Documentary Showcases Millionaire Woman Who Pioneered African-American Beauty Industry
WBAL Updated: 5:53 PM EST Feb 26, 2019
Barry Simms 

Magazines from the 1930s with pictures of black women and children are among items discovered in a box in a basement that provided Pikesville native and Park School graduate Royston Scott a wealth of family history.

"I found a treasure trove of black-and-white photos and pamphlets," Scott said.

The New York filmmaker had only heard stories about his great aunt Sara Spencer Washington and the company she founded, Apex News and Hair. Now, he had proof and decided to tell her story in a documentary, which he has named "The Sara Spencer Washington Story."

"There were pomades, hair straighteners, hair tonics, perfumes and what not," Scott said.

Washington became a millionaire selling her line of black hair care and beauty products. Her magazine had articles on hair, running a proper beauty salon and tips on grooming and cooking. She also ran beauty colleges in cities like Philadelphia, Chicago, Atlanta, Richmond, Washington, D.C., and Baltimore.

"From what I hear, some of the trainees were better than others, but that was part of the learning curve," Scott said.

Washington began her business in 1919 in Atlantic City.
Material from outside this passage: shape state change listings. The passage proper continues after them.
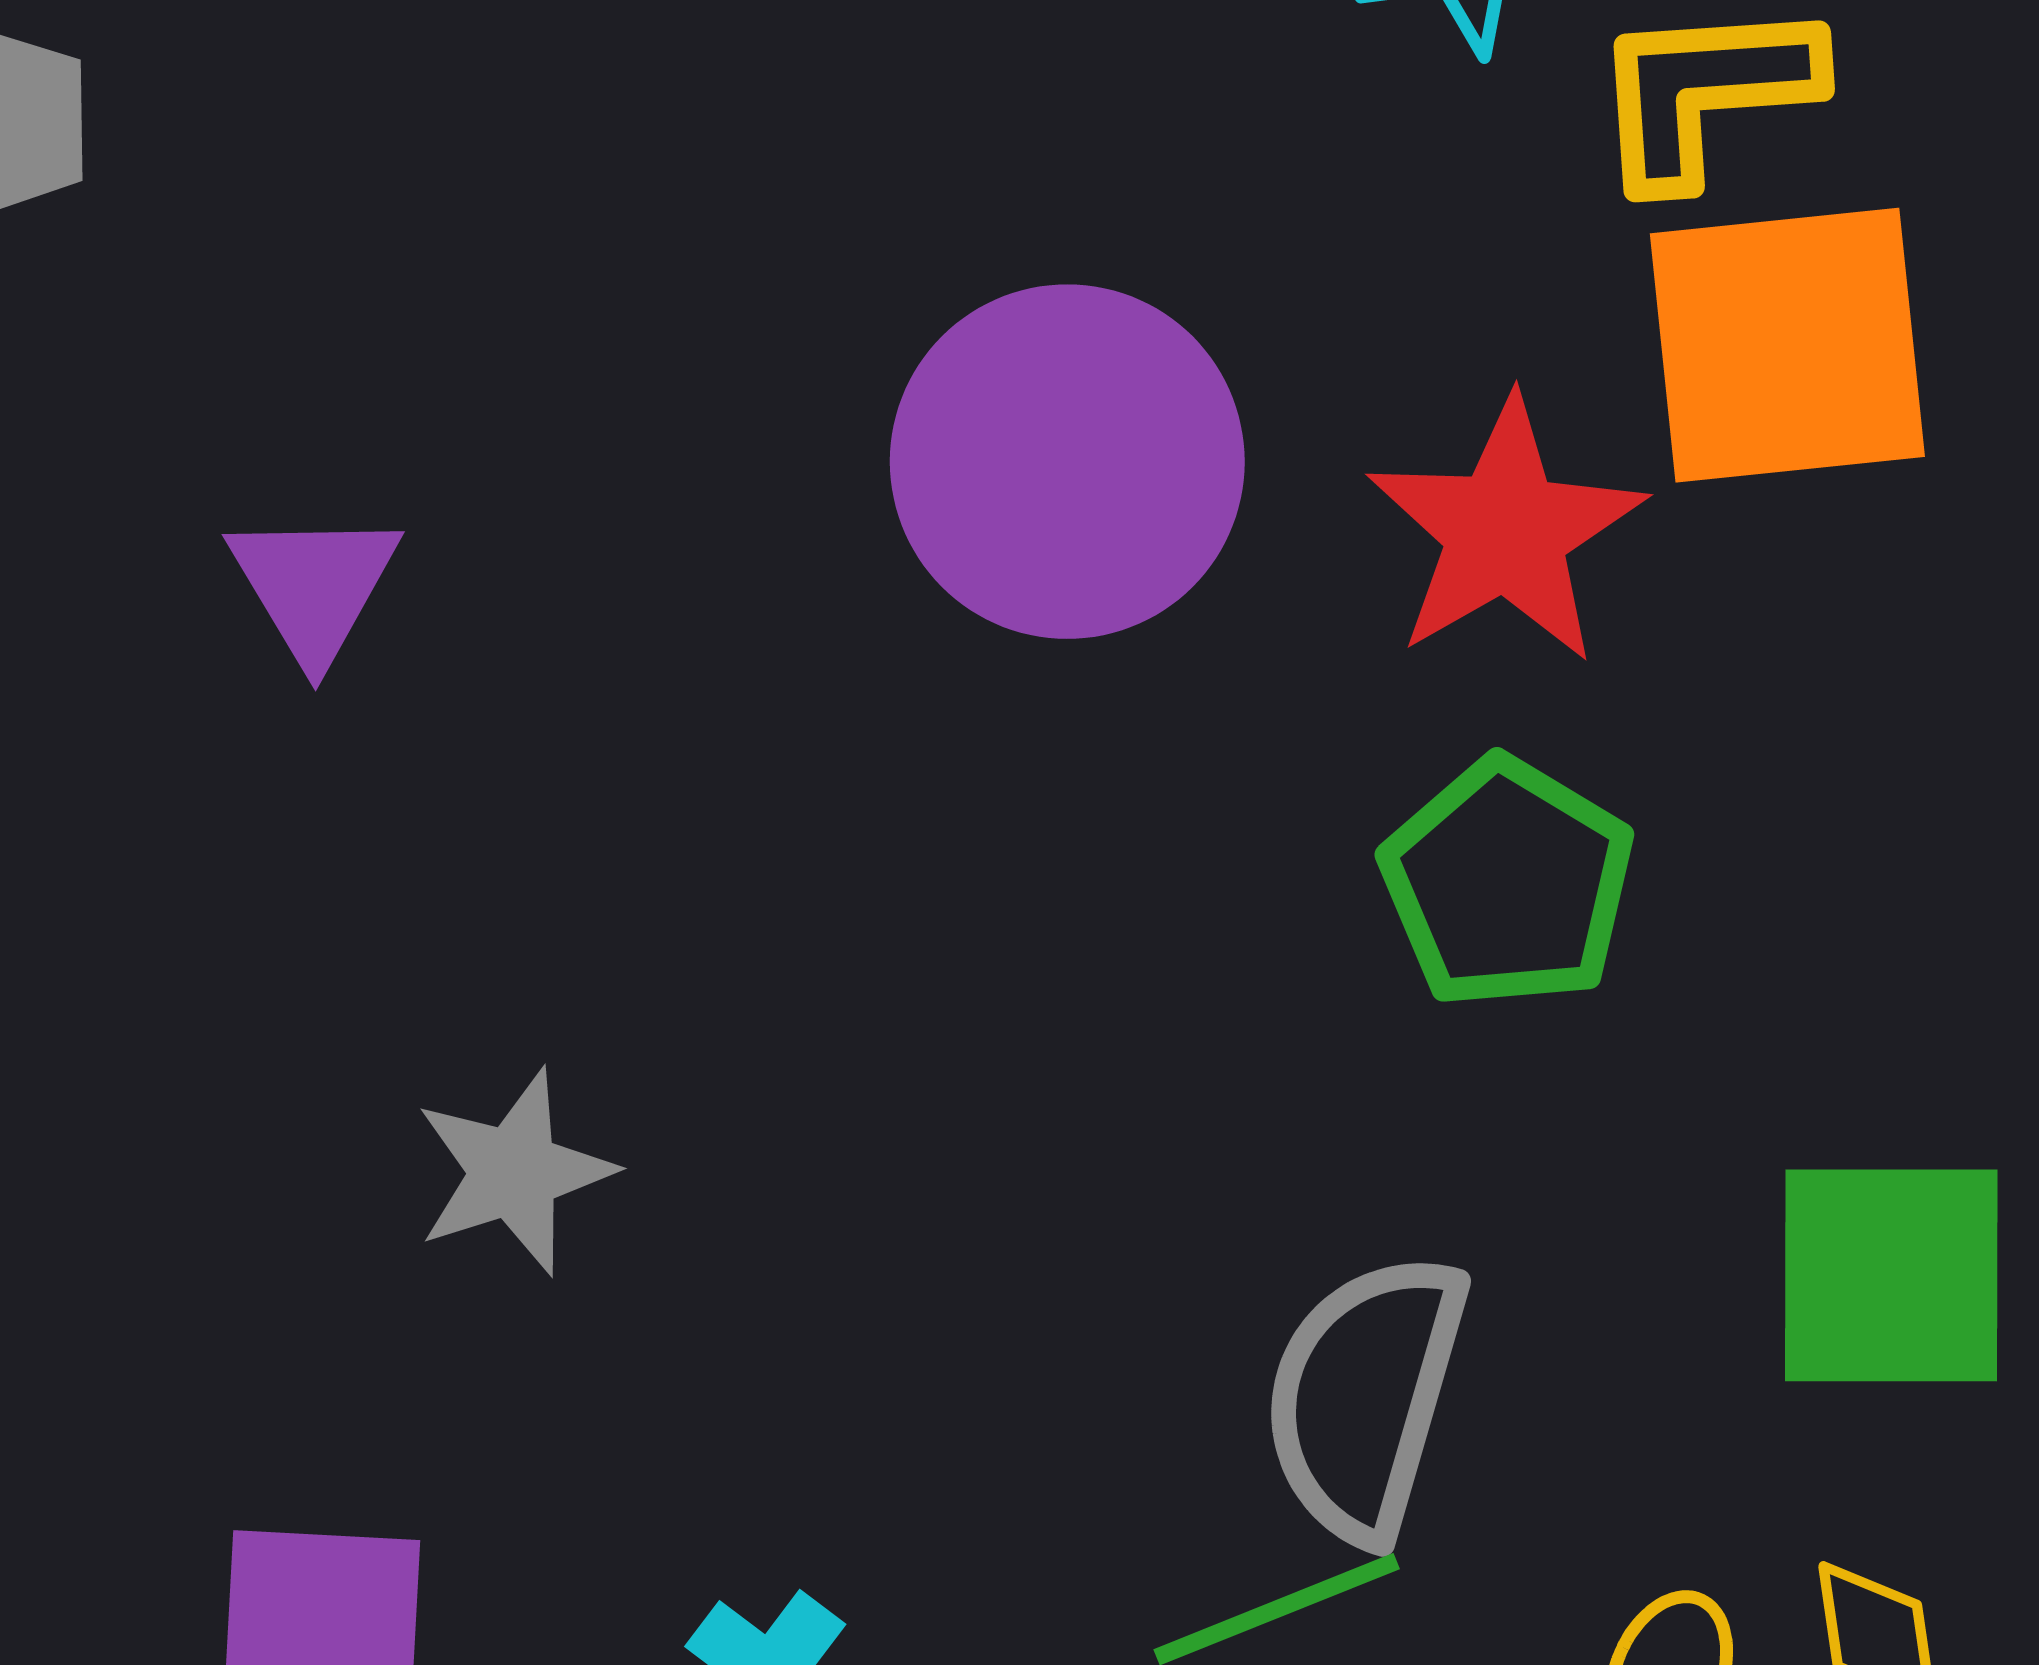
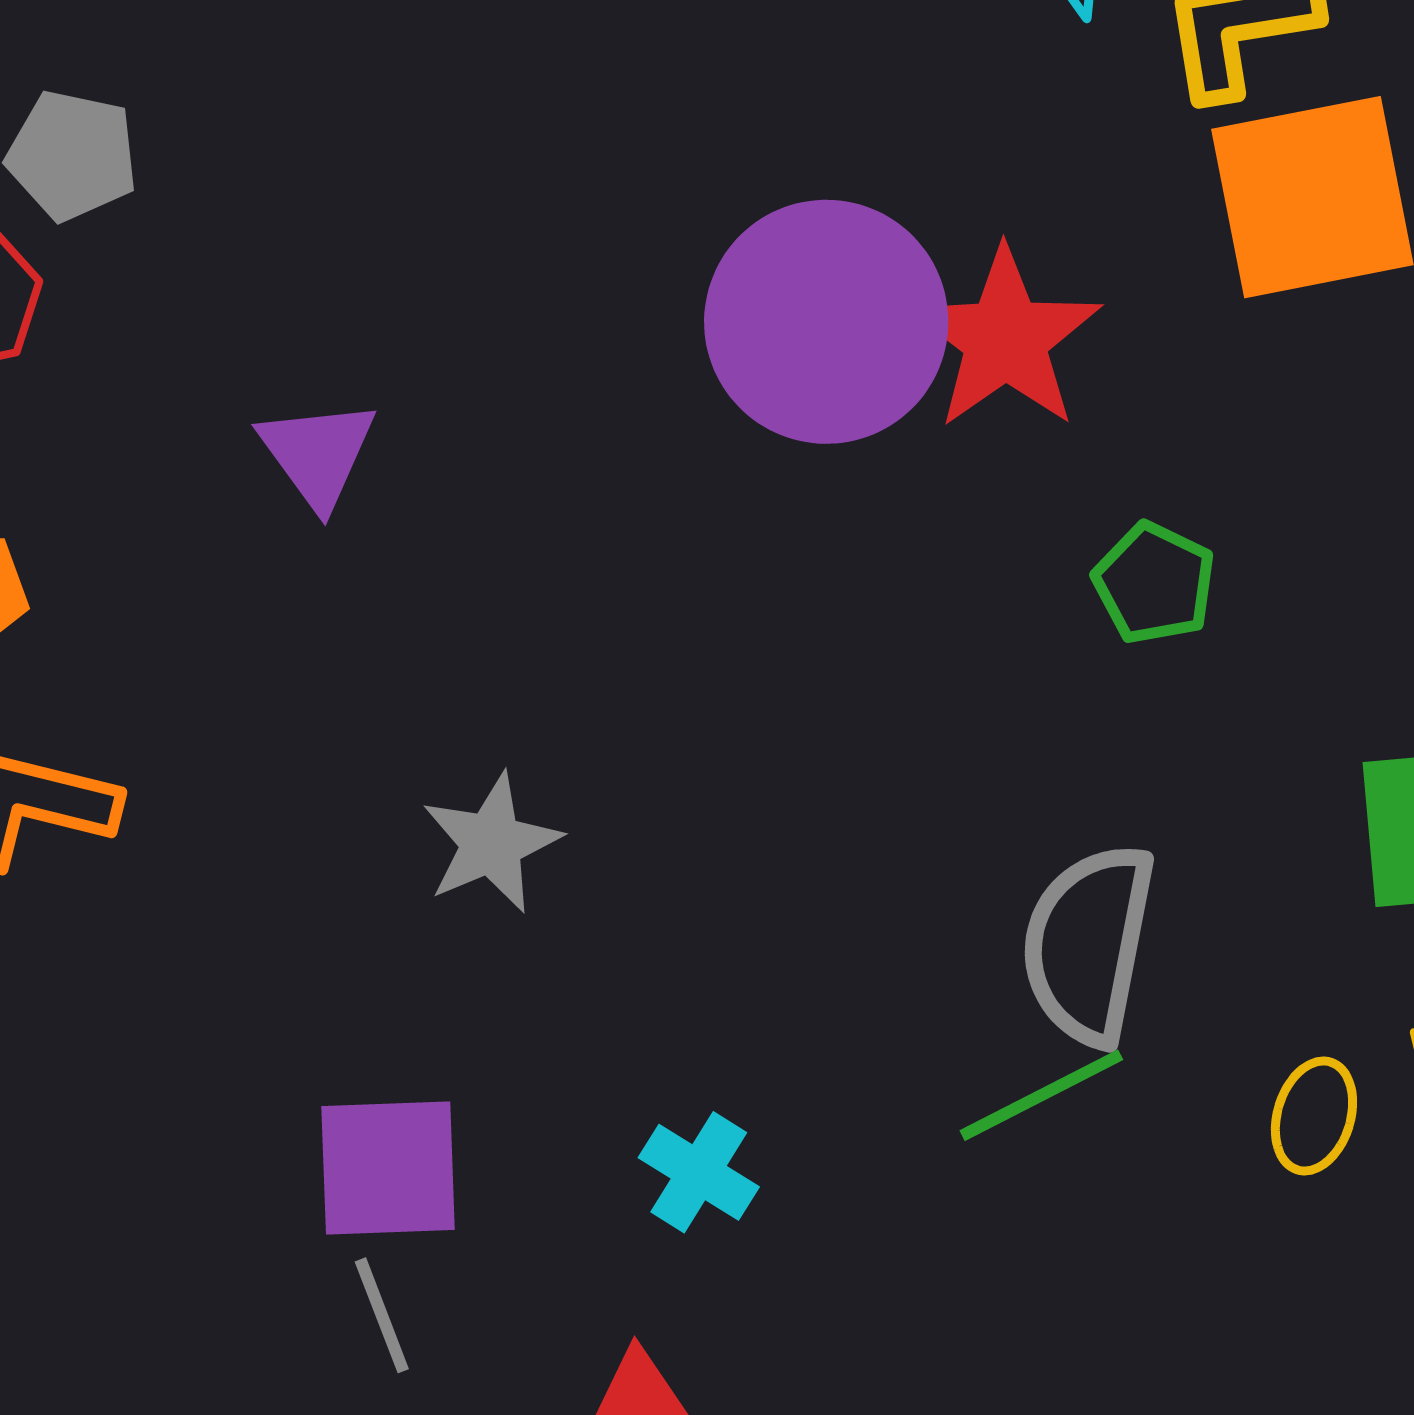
red star: (1506, 531) -> (1005, 339), moved
green pentagon: (1508, 883) -> (1154, 583), size x0.7

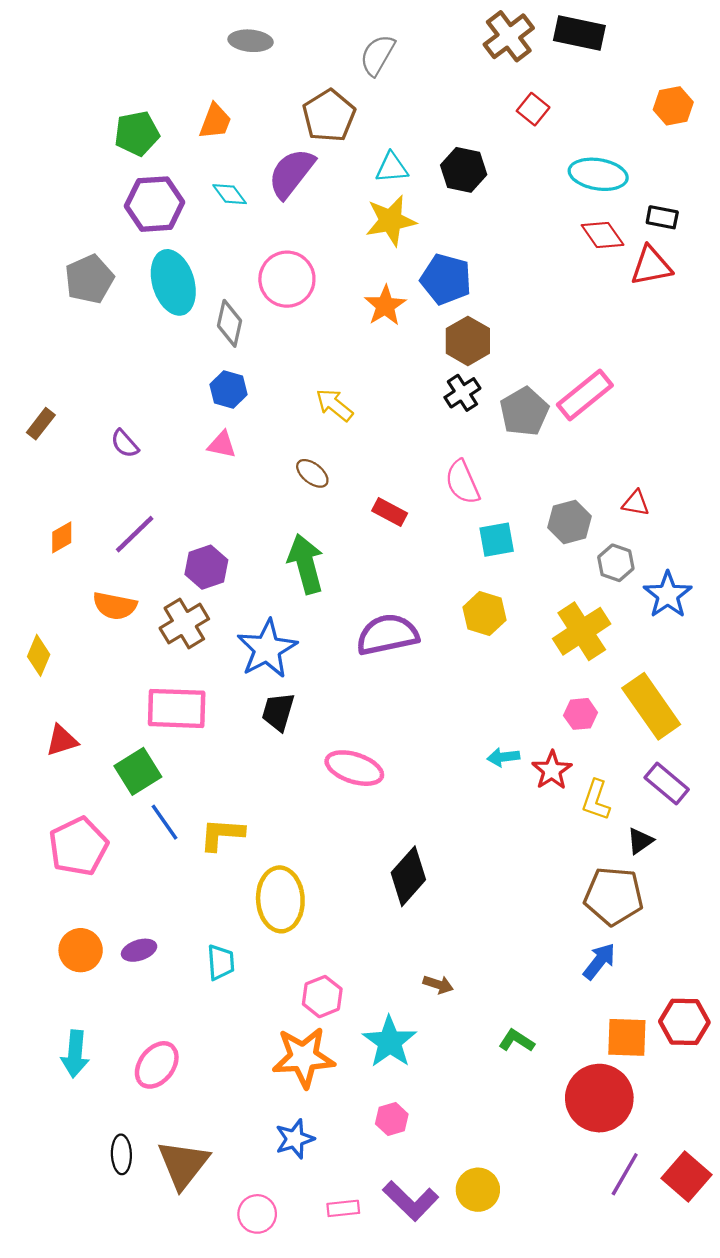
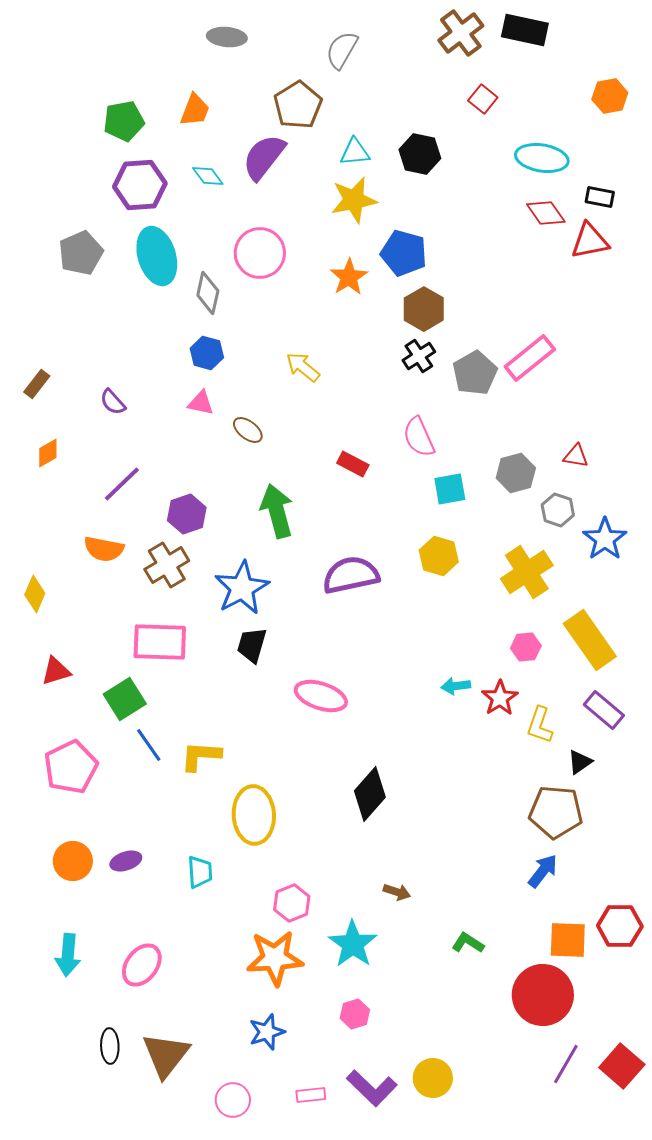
brown ellipse: (312, 473) -> (248, 430), moved
orange diamond: (62, 537) -> (48, 453), moved

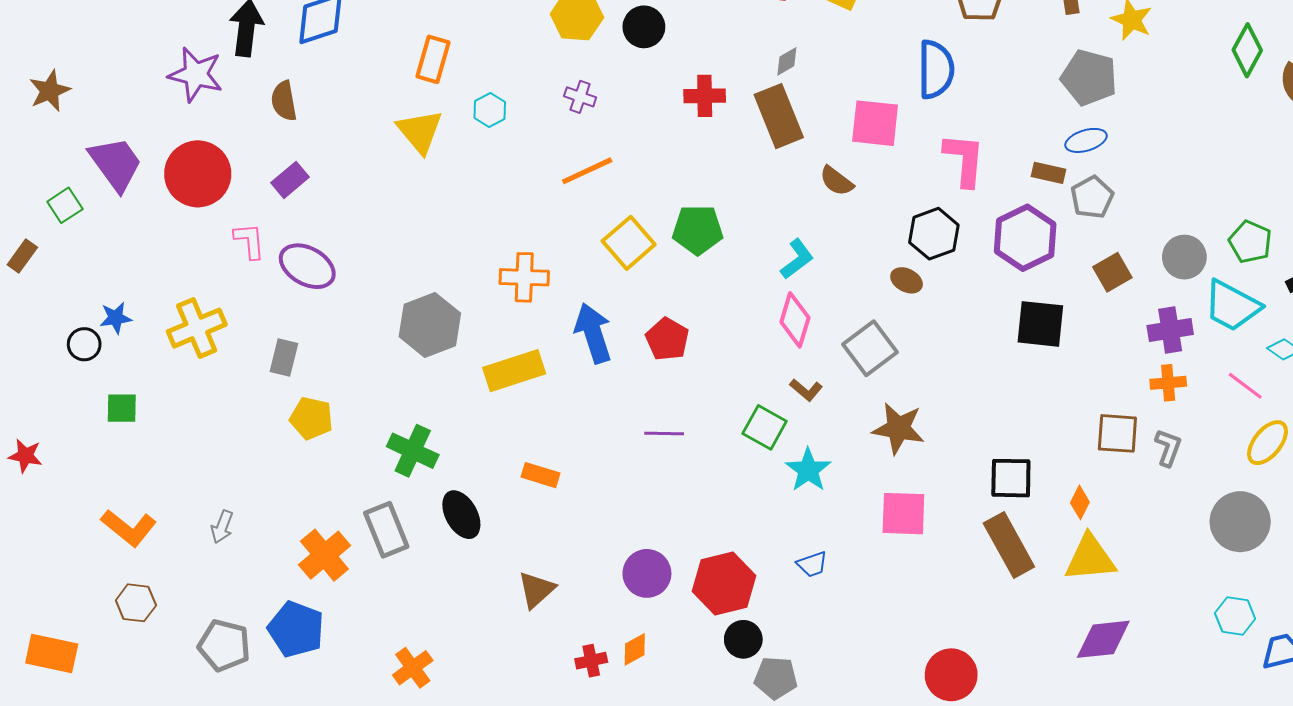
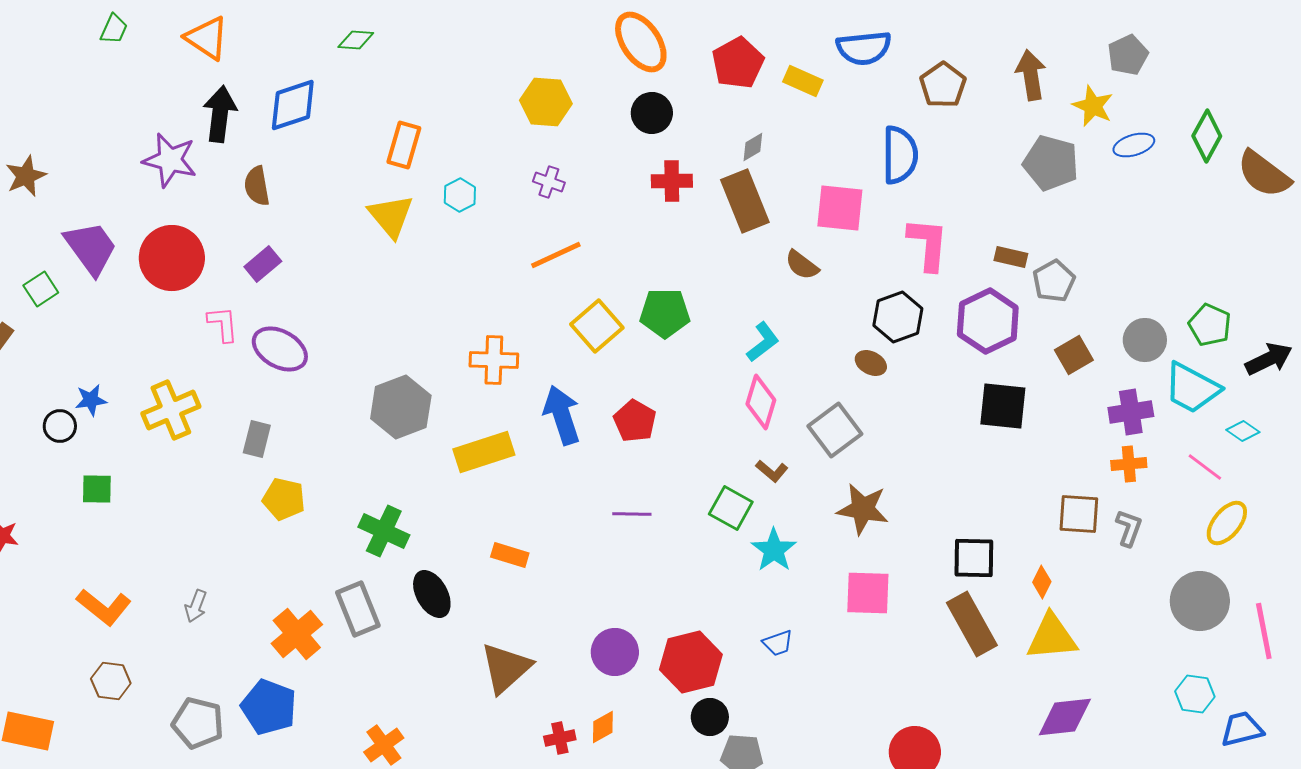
black circle: (644, 27) -> (652, 113), moved
blue ellipse: (1086, 140) -> (1134, 145), moved
brown triangle: (536, 590) -> (506, 668), size x1.4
Retired New Jersey Judge Nelson Johnson said she was extraordinary and very persuasive.

In Scott's documentary, "The Sara Spencer Washington Story," Johnson said, "A lot of people don't have an appreciation for just how difficult it is to try to sell product door-to-door, because the first thing you have to do is sell is yourself, and then you sell your product."

The business expanded. Washington had hundreds of employees and a warehouse. Her beauty supply and drug stores offered jobs. While the Great Depression wiped out other companies, Apex survived and flourished.

In Scott's documentary, "The Sara Spencer Washington Story," former employee Etta Nelson Francisco said, "One thing she always used to say, 'Be a lady, be a lady.' And I've always tried to be a lady. And I worked in the drug store."

Thousands of people graduated from her schools every year. She helped many of them start their own salons by giving them interest-free loans and discounts on products.

"She was all about empowering the black community, especially women. Education was her main goal," Scott said.

Washington became one of the first African-American female millionaires. She died in 1953 at the age of 64. The company she built declined by the 1960s.

Scott believes Apex was a victim of its own success. He said major, white-owned companies took notice of the lucrative black hair care and cosmetics market and began mass marketing their own products.

"It was the black power movement and hairstyles changed, everyone was going natural, so people weren't into relaxing their hair, straightening their hair, curling their hair," Scott said.

Scott said the items he found in that box led him on a wonderful journey into his family's legacy, and are important in African-American and U.S. history.

Scott shares his documentary March 7 at the Pikesville Library.